Immediati i commenti delle Associazioni dei consumatori. Secondo i calcoli aggiornati dell’Osservatorio Nazionale Federconsumatori, dal 2008 ad oggi la perdita della capacità di acquisto da parte delle famiglie risulta pari al -14,1%. “Un dato che risulta ancora più allarmante se raffrontato all’inspiegabile andamento dei prezzi e delle tariffe. Solo nel biennio 2012-2013 le famiglie devono far fronte ad un aumento pari a +3.823 euro, dovuto alla micidiale congiuntura che vede, da un lato, l’incontrollato aumento di prezzi e tariffe e, dall’altro, l’incremento della tassazione – scrivono Federconsumatori e Adusbef – Tutto ciò determinerà un vero e proprio crollo dei consumi. Se nel 2012 la contrazione registrata risulta pari al -4,7%, nel 2013 vi sarà un’ulteriore diminuzione del -1,4% che porterà il calo dei consumi nel biennio 2012-2013 al livello di -6,1% (con una caduta complessiva della spesa delle famiglie di -44 miliardi di euro). La prima misura da mettere in campo in tal senso è la cancellazione dell’aumento dell’IVA da luglio, seguita dall’esenzione dell’IMU per i redditi più bassi e dall’avvio di una detassazione a favore delle famiglie a reddito fisso. Ma intervenire su tali fronti non è ancora abbastanza: bisogna agire con determinazione per il rilancio degli investimenti per l’innovazione e la ricerca, fondamentali per la ripresa dell’occupazione e, quindi, per ricostruire il potere di acquisto delle famiglie”.

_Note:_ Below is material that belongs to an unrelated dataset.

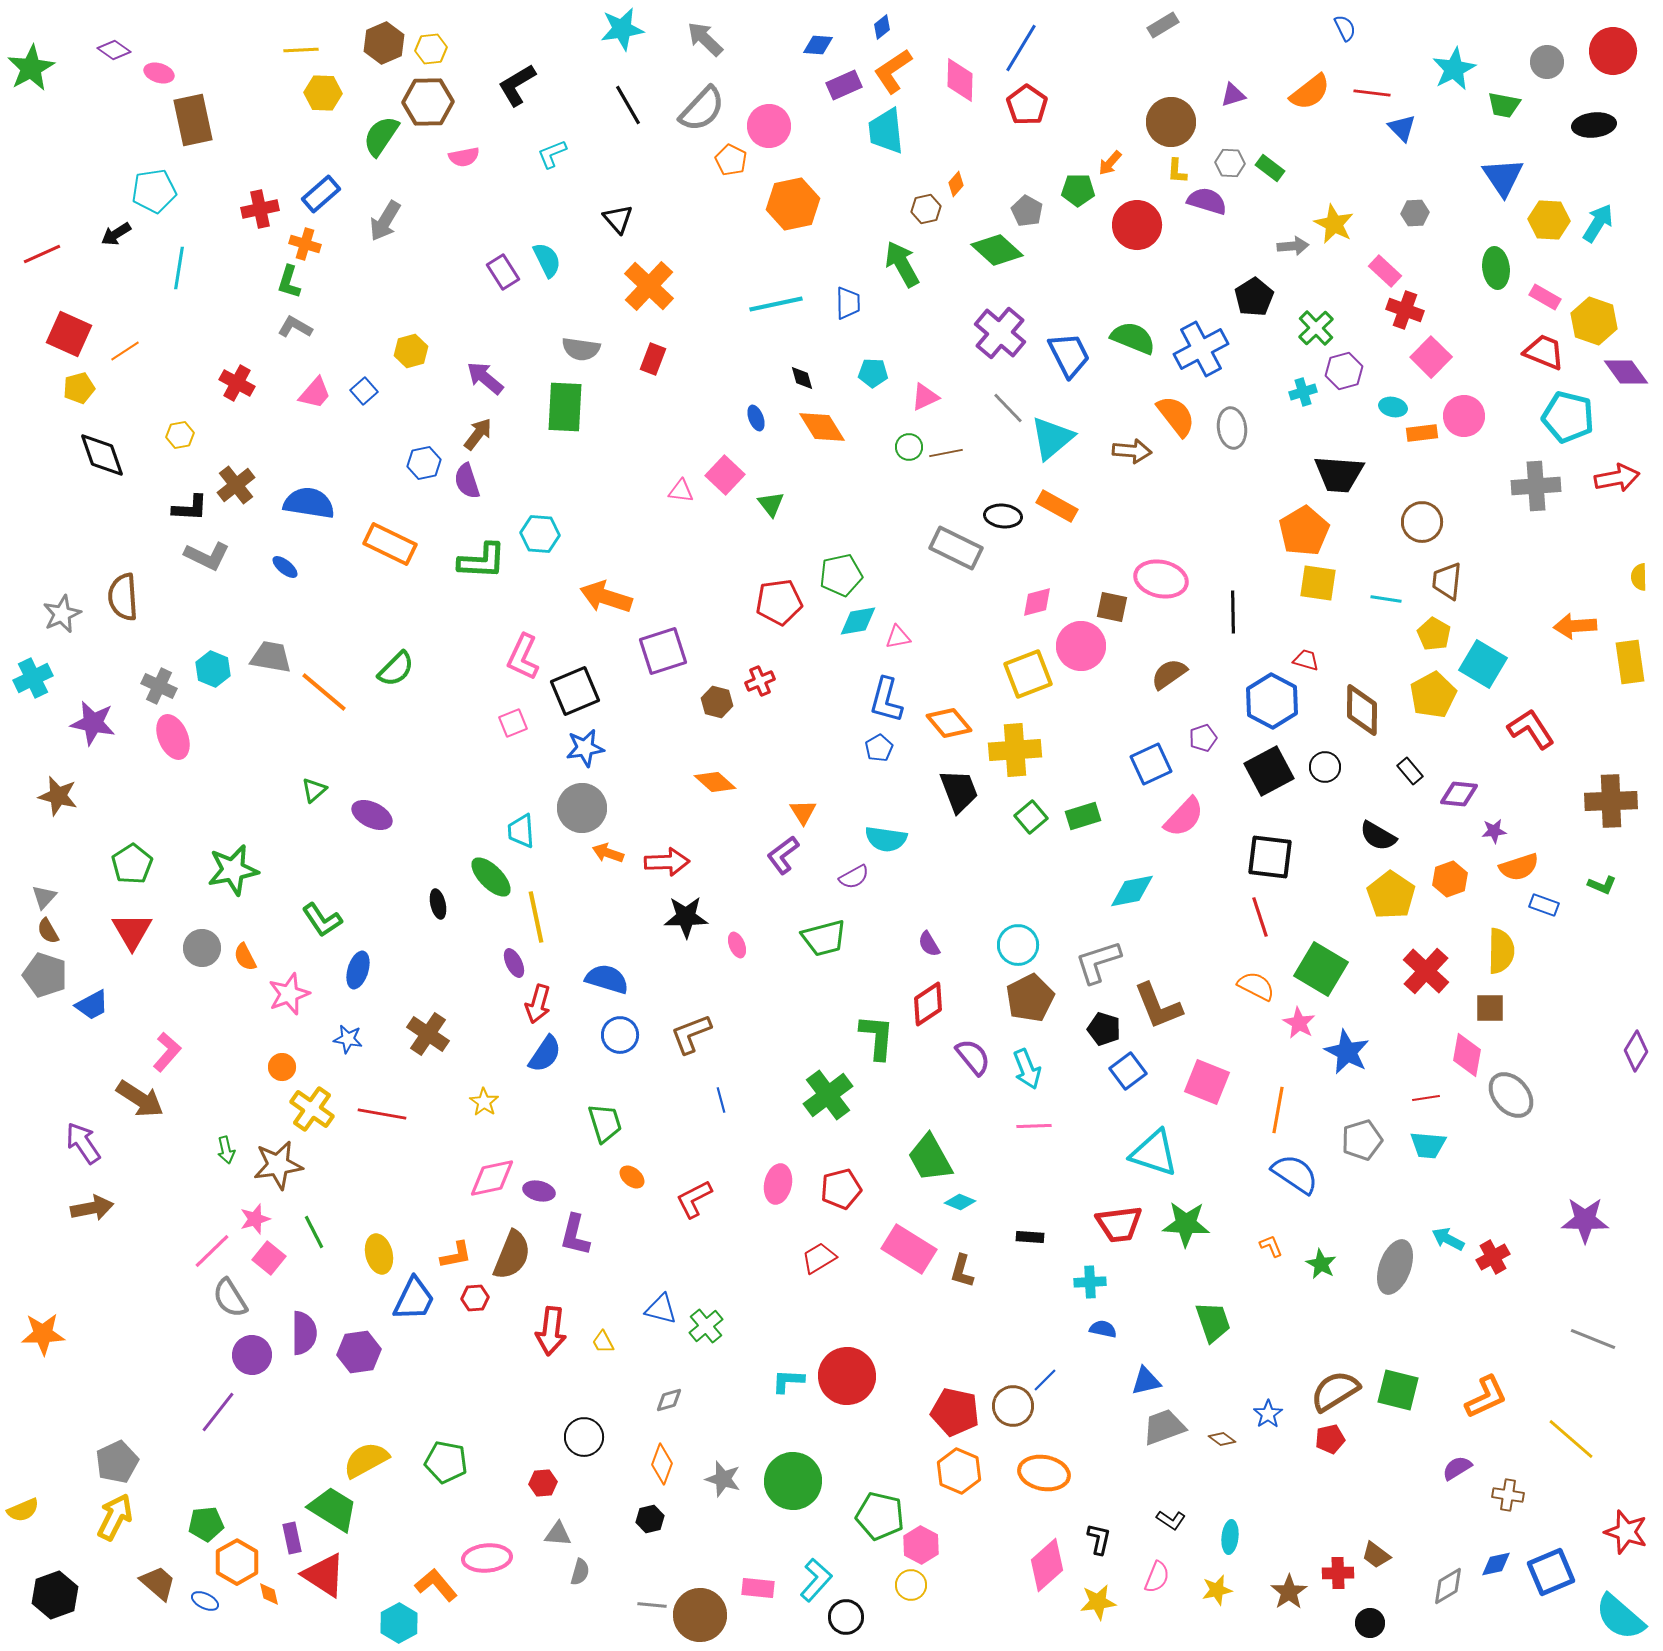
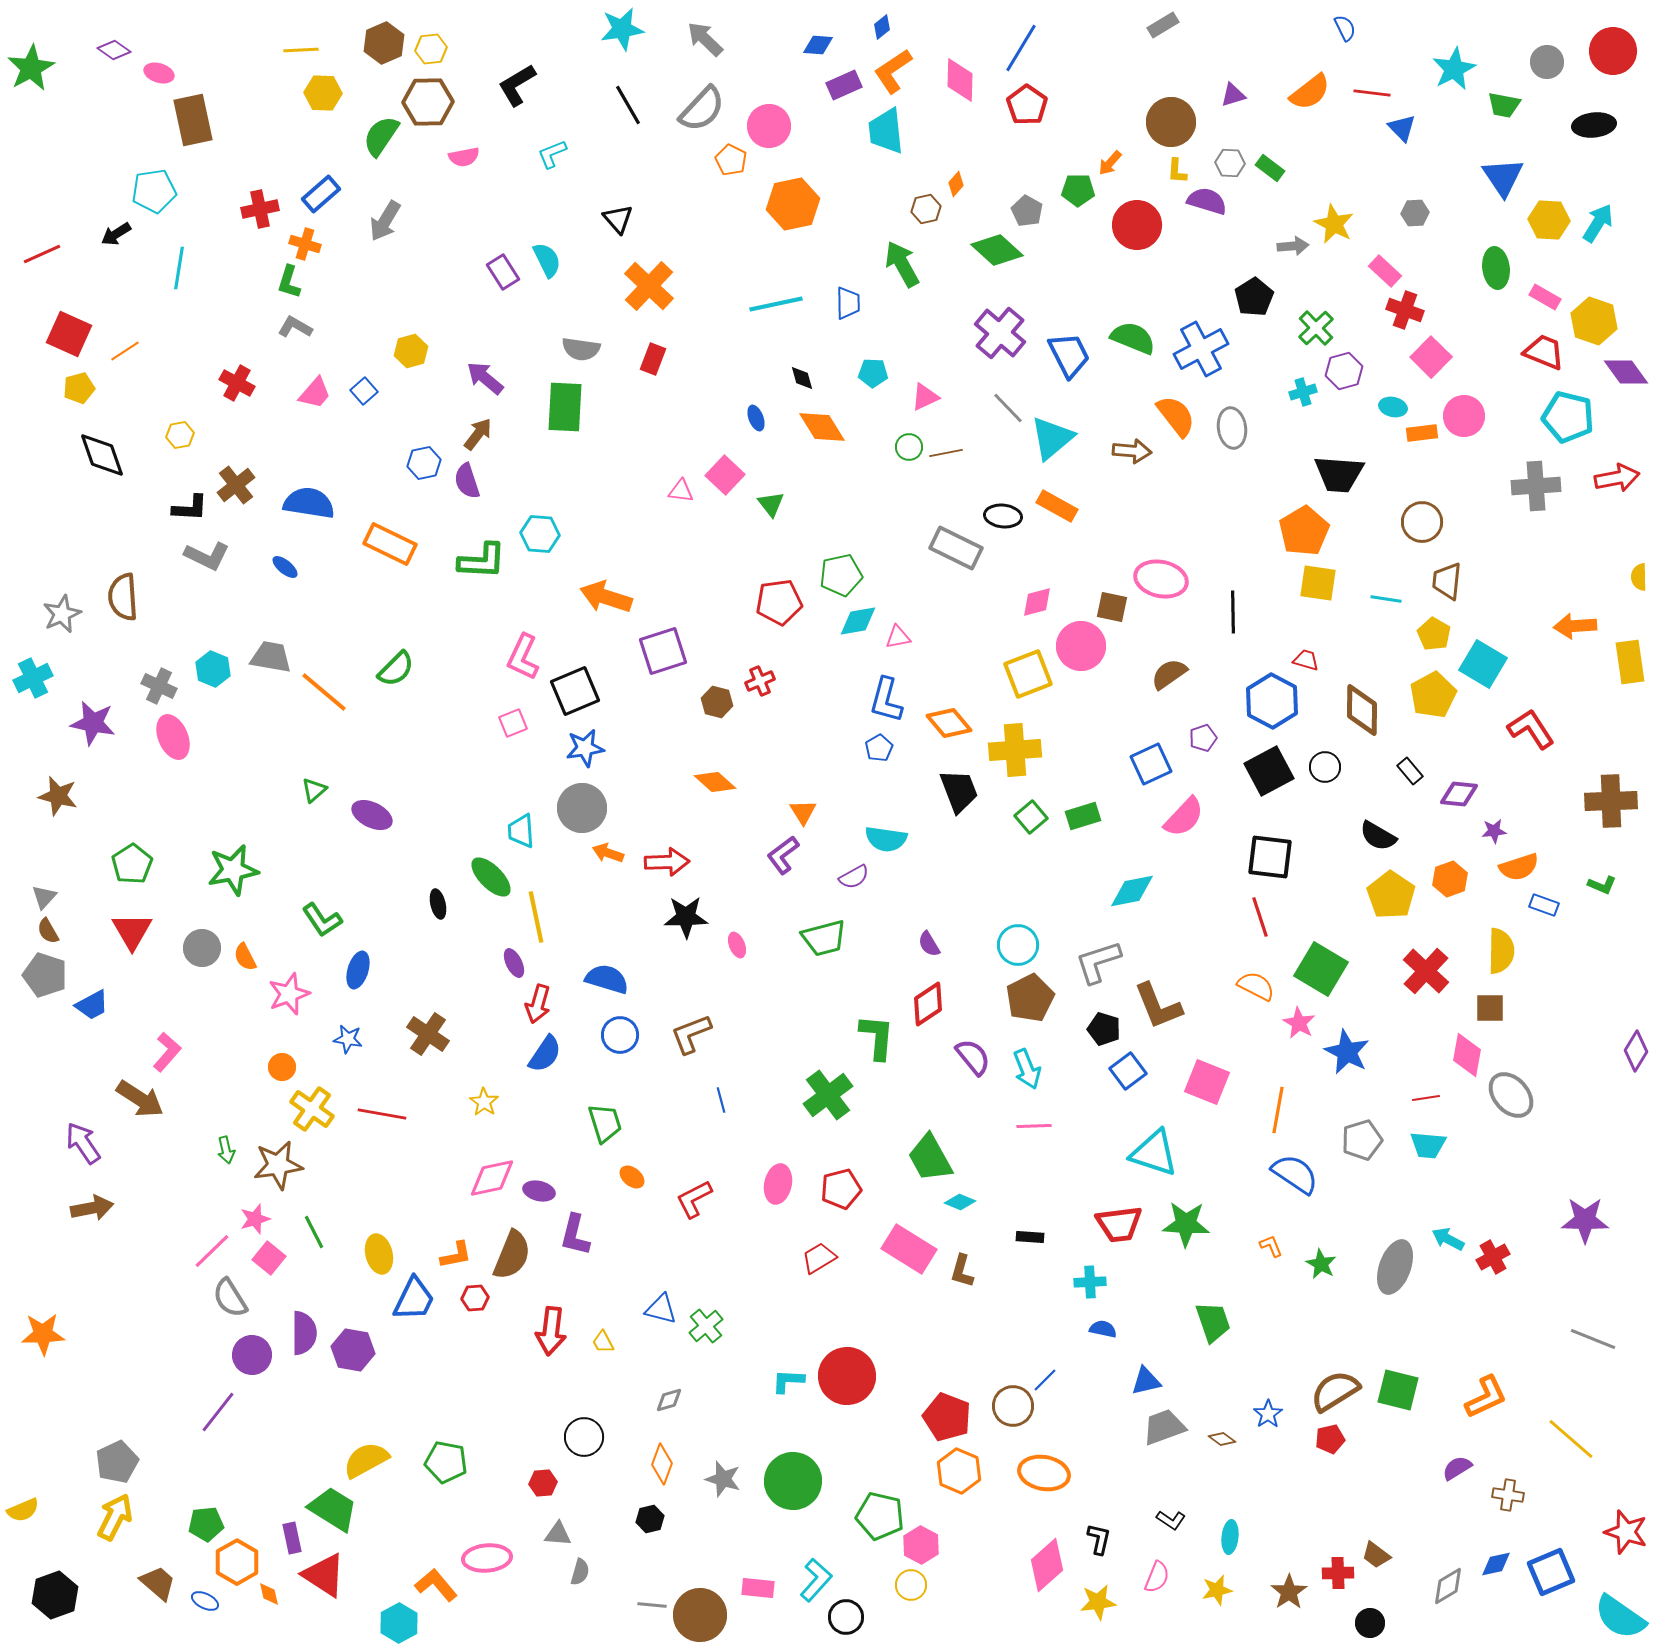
purple hexagon at (359, 1352): moved 6 px left, 2 px up; rotated 18 degrees clockwise
red pentagon at (955, 1412): moved 8 px left, 5 px down; rotated 9 degrees clockwise
cyan semicircle at (1620, 1617): rotated 6 degrees counterclockwise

“Il crollo dei consumi rappresenta una sciagura per l’economia nazionale – afferma il Presidente del Codacons Carlo Rienzi – perché le ripercussioni negative si faranno sentire sulle piccole e medie imprese, già in grave difficoltà nel 2012, e sull’occupazione. Il dato più preoccupante è quello relativo alla riduzione dei consumi nel settore alimentare, con acquisti in calo del 3,9%, a dimostrazione che gli italiani non solo tagliano i consumi non indispensabili, ma riducono drasticamente anche quelli primari, ossia mangiano sempre meno”.

E il Codacons lancia l’allarme: l’Italia si sta avvicinando a grandi passi alla situazione critica della Grecia. Il prossimo Governo dovrà inserire la tutela del potere d’acquisto delle famiglie e la ripresa dei consumi come priorità assoluta del proprio programma, varando misure ad hoc già nel primo Consiglio dei Ministri.

Secondo la Cia-Confederazione italiana agricoltori, oggi due famiglie su tre riescono ad arrivare a fine mese solo con una feroce cura dimagrante al carrello alimentare tanto che in un solo anno è praticamente raddoppiata la quota degli italiani che dichiarano di non potersi più permettere di mangiare carne o pesce ogni due giorni, passando dal 6,7% del 2011 al 12,3% del 2012. Ma la gravità della situazione è ancora più evidente se si guarda all’andamento degli acquisti alimentari nell’ultimo quinquennio: dal 2008 a oggi, cioè da quando è iniziata la crisi le famiglie italiane hanno ridotto il budget a disposizione per la spesa alimentare di oltre 12 miliardi di euro, al netto della dinamica dei prezzi.